Pour que l’après ne soit pas un retour à l’avant

“Under the Wave off Kanagawa” de Katsushika Hokusai (Clarence Buckingham Collection)

Rien ne ressemble plus à une crise économique qu’une autre crise économique. On a beau multiplier les qualificatifs pour en dire la violence, l’amplitude, une crise reste une crise et, c’est tout notre malheur, les économistes savent gérer les crises. Depuis les travaux de Sismondi, de Schumpeter jusqu’à ceux d’Hayek, l’horizon de la crise est inhérent à nos systèmes économiques. Elles peuvent être financières, de surproduction ou encore technologiques, elles restent comprises comme l’étape obligée d’un cycle. On peut les anticiper, les limiter, les circonscrire, mais on est en droit, lorsqu’elles surviennent, de se dire : « nihil novi sub sole / rien de nouveau sous le soleil ». Une fois déclenchée, économistes et politiques s’activent, annoncent les fameuses mesures « contra-cycliques » pour en sortir le plus vite possible, pour revenir à une phase prospère du cycle économique… en attendant la nouvelle crise. La crise de 2008, la dernière en date, a parfaitement illustré ce phénomène et depuis qu’elle a été circonscrite toutes les pythies du monde nous annoncent la prochaine crise.

Le problème du mot « crise » c’est sa largesse. Car elles ont beau porter le même nom, toutes les crises économiques ne sont pas les mêmes. Le choc économique qu’est en train de provoquer la pandémie du coronavirus n’a rien à voir avec les crises économiques classiques. Ses causes sont liées à des facteurs exogènes à l’activité économique. Or ces facteurs exogènes, les entreprises (et la plupart des États) sont aujourd’hui incapables de les anticiper. Il y a des crises économiques que les économistes ne savent ni prévoir, ni gérer.

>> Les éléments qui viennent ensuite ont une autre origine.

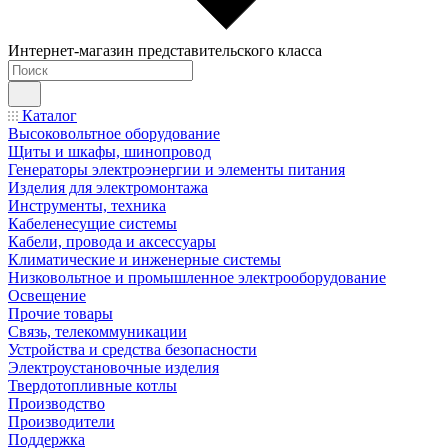
Интернет-магазин представительского класса
Каталог
Высоковольтное оборудование
Щиты и шкафы, шинопровод
Генераторы электроэнергии и элементы питания
Изделия для электромонтажа
Инструменты, техника
Кабеленесущие системы
Кабели, провода и аксессуары
Климатические и инженерные системы
Низковольтное и промышленное электрооборудование
Освещение
Прочие товары
Связь, телекоммуникации
Устройства и средства безопасности
Электроустановочные изделия
Твердотопливные котлы
Производство
Производители
Поддержка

Les limites du regard économique

Hors période de crise, les études, la prospective, occupent une bonne part de l’activité des entreprises : on essaie d’anticiper les cycles de croissance, les variations du besoin de production, la profitabilité d’une innovation… On fait appel à des grandes cabinets de conseil qui, graphiques tendanciels à l’appui, nous prédisent le triomphe d’une nouvelle organisation, nous intiment un repositionnement de marché, nous font miroiter des relais de croissance. Mais aucun de ces cabinets n’avait prédit à un grand groupe qu’il lui faudrait, à la fin du premier trimestre 2020, mettre plus de la moitié de ses employés en chômage partiel.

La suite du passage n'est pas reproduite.